If this isn't clear (I'm on a phone) I'll come back with screenshot later

mstrelan’s picture

So what happens if you have a single solr server with separate indexes and separate searches, and on one index the aggregate field name is search_api_aggregation_1 and the other is search_api_aggregation_2? There doesn't seem to be a way to change the machine name of the aggregation.

drunken monkey’s picture

So what happens if you have a single solr server with separate indexes and separate searches, and on one index the aggregate field name is search_api_aggregation_1 and the other is search_api_aggregation_2? There doesn't seem to be a way to change the machine name of the aggregation.

You can change those machine names programmatically, or just add/delete fields until they have the desired machine names.
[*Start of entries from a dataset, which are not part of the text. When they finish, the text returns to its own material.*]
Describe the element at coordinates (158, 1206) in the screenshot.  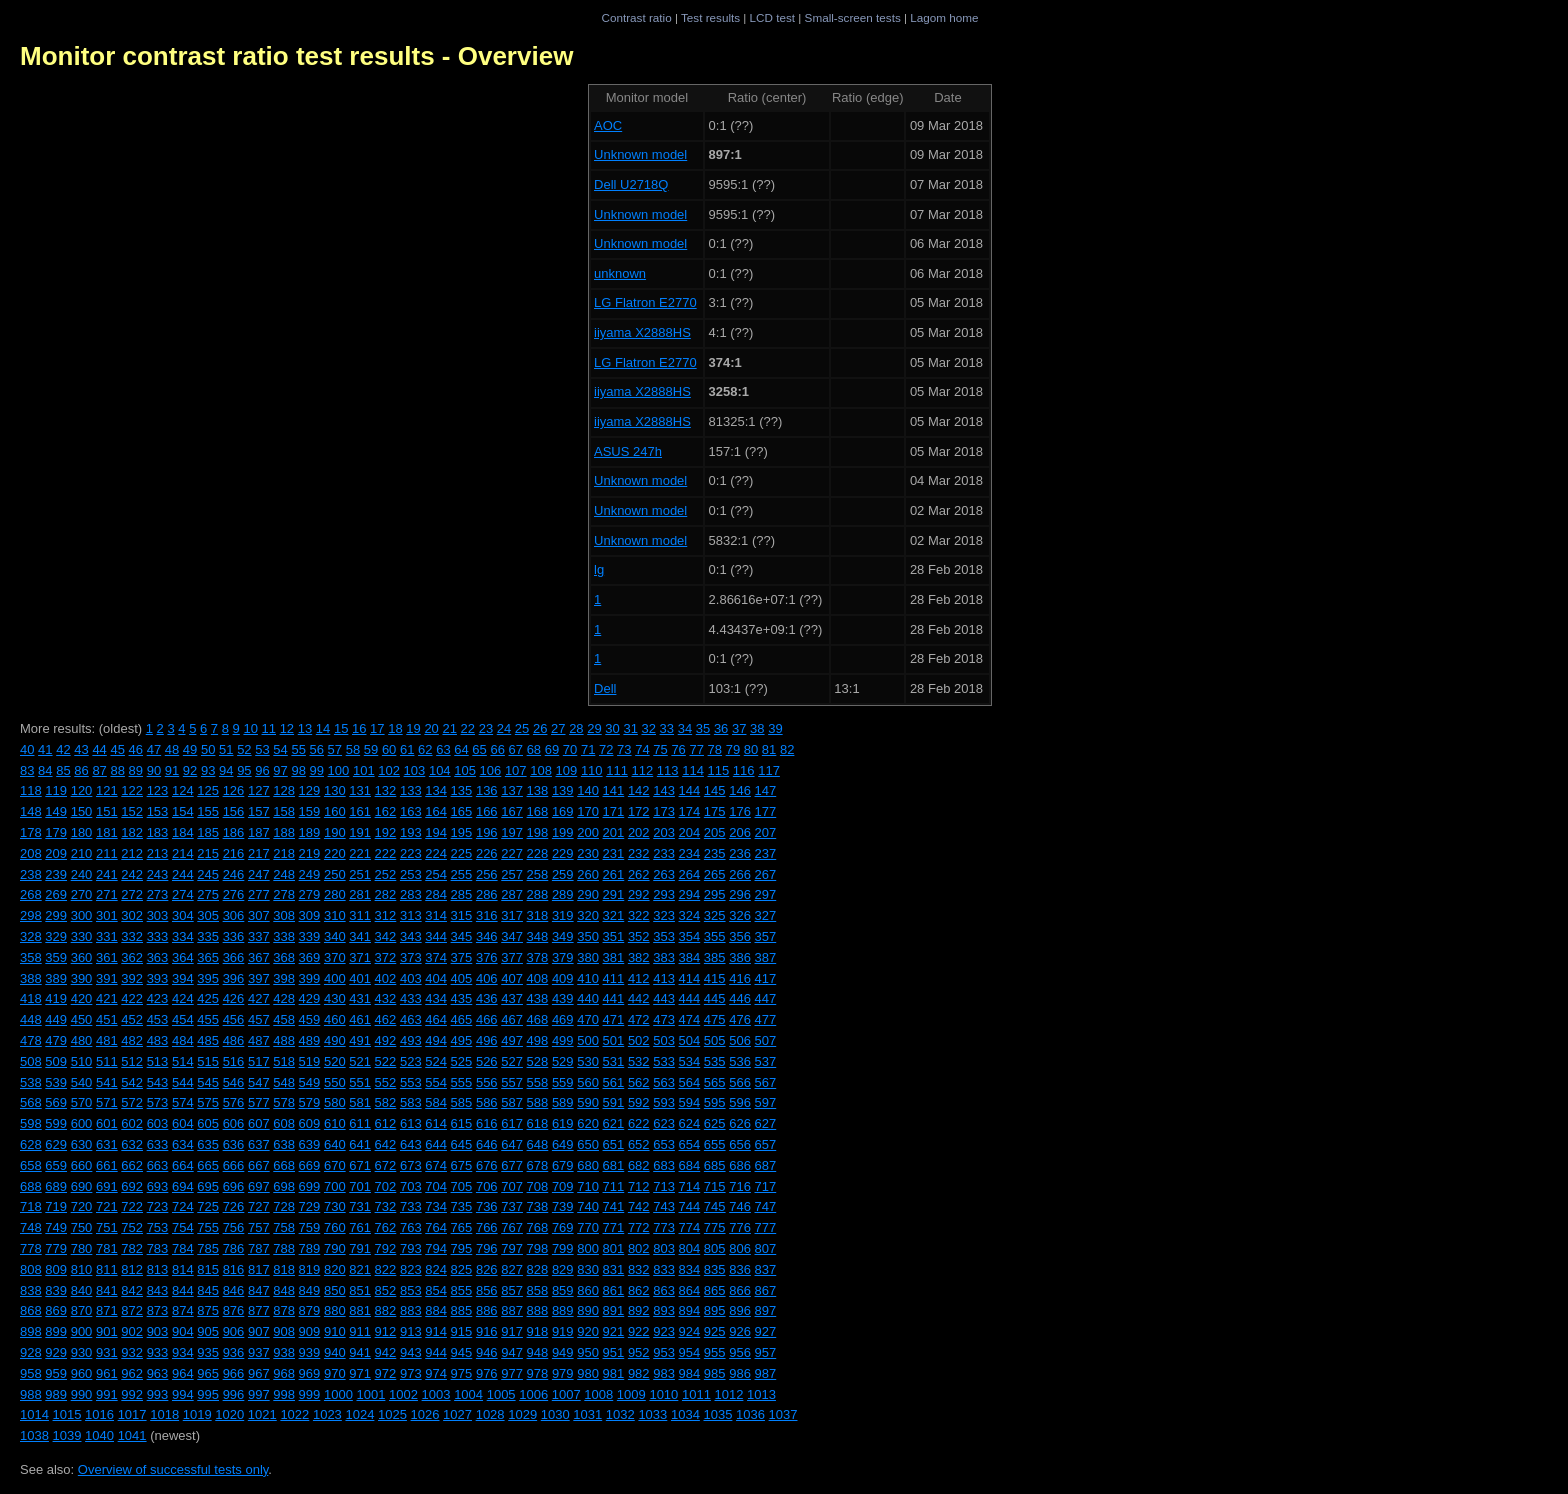 I see `723` at that location.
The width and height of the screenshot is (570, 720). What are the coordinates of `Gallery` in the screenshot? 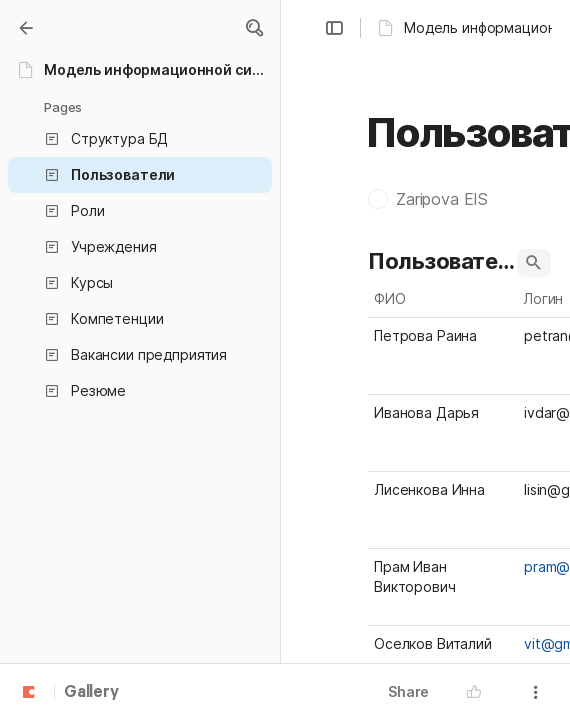 It's located at (91, 693). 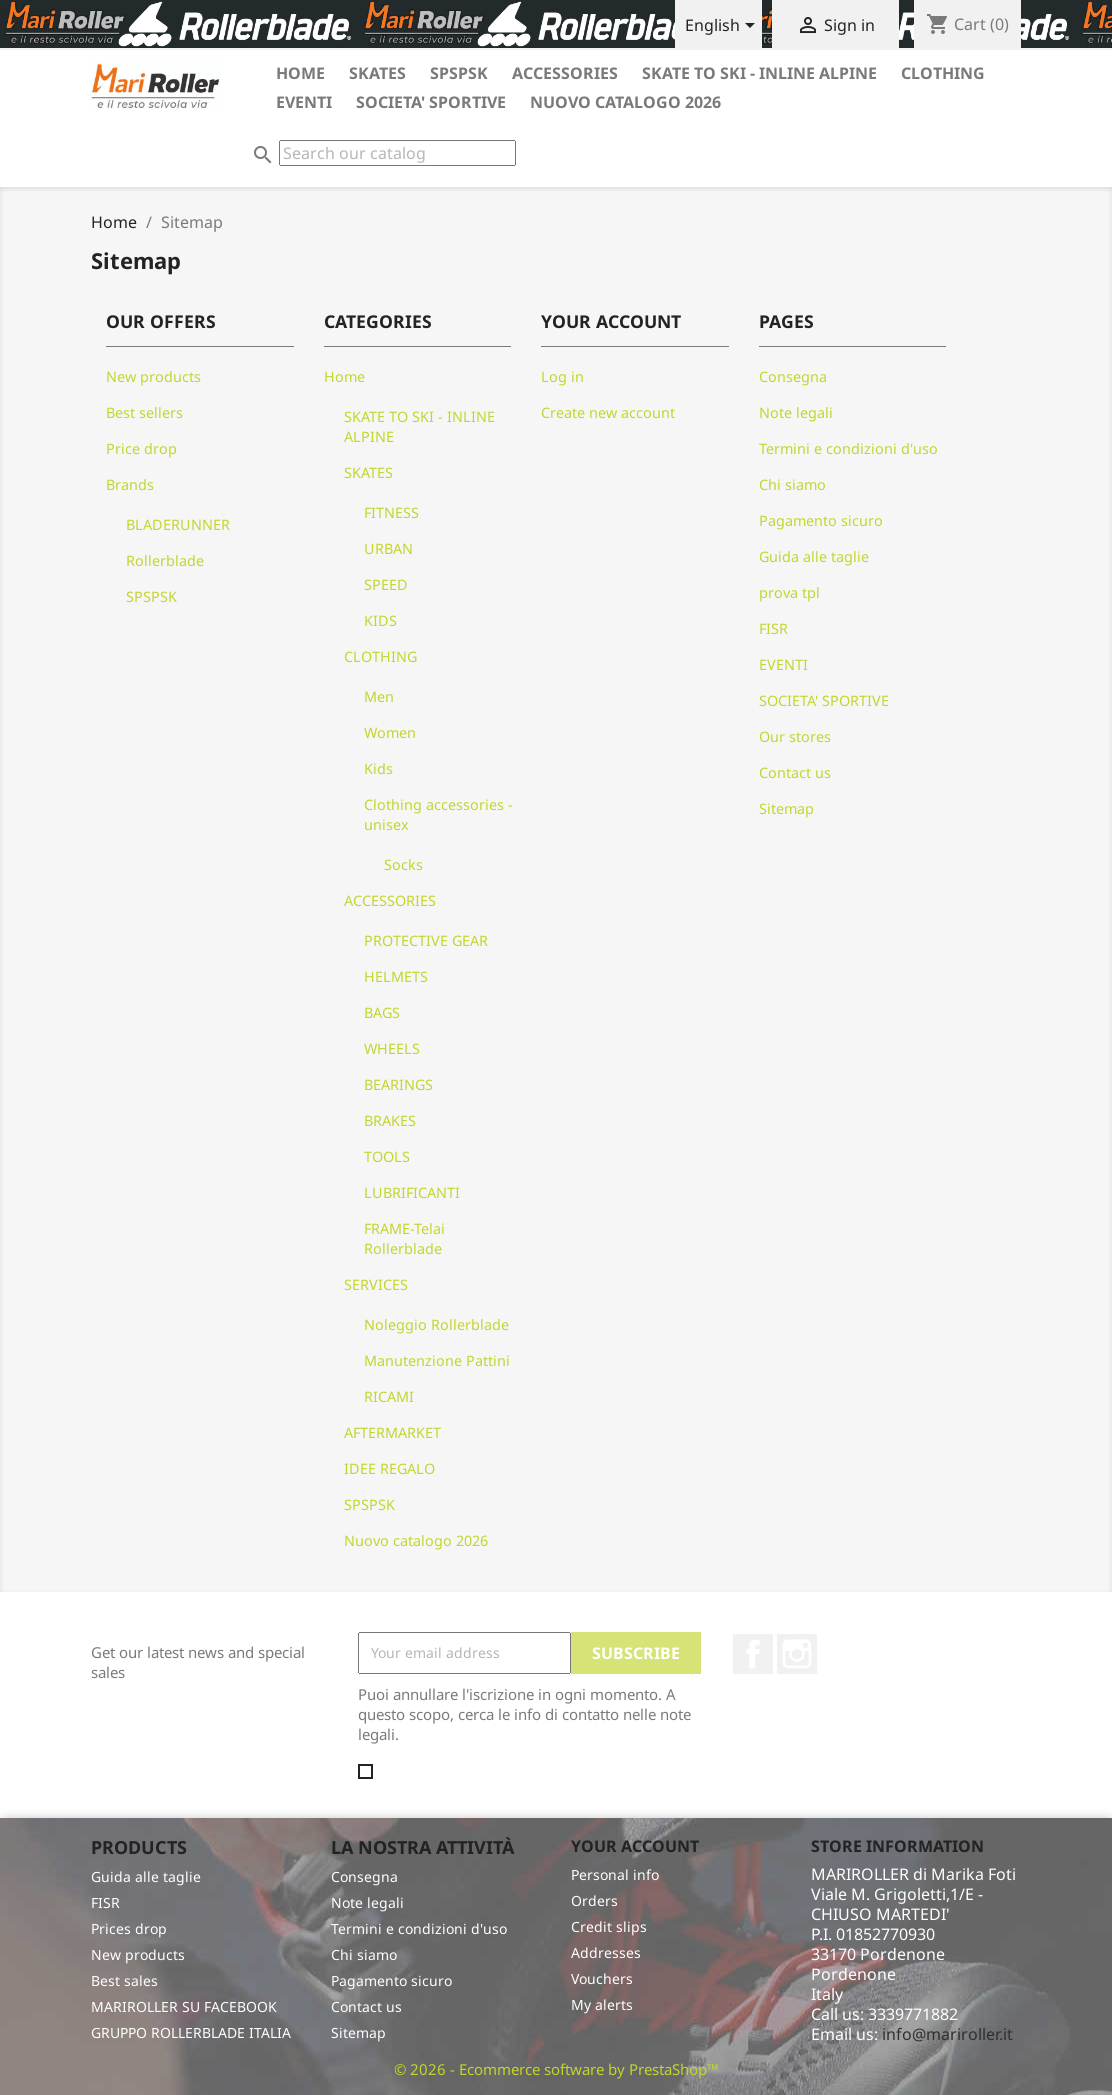 The image size is (1112, 2095). I want to click on Contact us, so click(795, 772).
Granted, it's more a hack than a proper solution, but it works.

ciss’s picture

@mstrelan For a patch that allows you to customize the aggregated field's machine name see #2905585: Allow custom machine name for aggregation fields.

wil2091’s picture

I'm on the same page as #32 .The suggestion stops when a white space is added. Any possible solution/s ?
Also, I'm trying to sort the suggestion values, below is a sample list -
bproduct01-1
aproduct-2
hproduct-2
cproduct004-3

I want to sort it asc -
aproduct-2
bproduct01-1
cproduct004-3
hproduct-2

I'm using the aggregate field with FullText type. But on the fields tab it's clearly mentioned as

"Fields indexed with type "Fulltext" and multi-valued fields (marked with 1) cannot be used for sorting"

Which clearly means FullText and List types can't be used for sorting, while the aggregated field must be indexed as a FullText to use it for Autocomplete, does this mean we can't sort the autocomplete values except integers and strings?
Any ideas ?

OanaIlea’s picture

Status: Active » Closed (outdated)

This issue was closed due to lack of activity over a long period of time. If the issue is still acute for you, feel free to reopen it and describe the current state.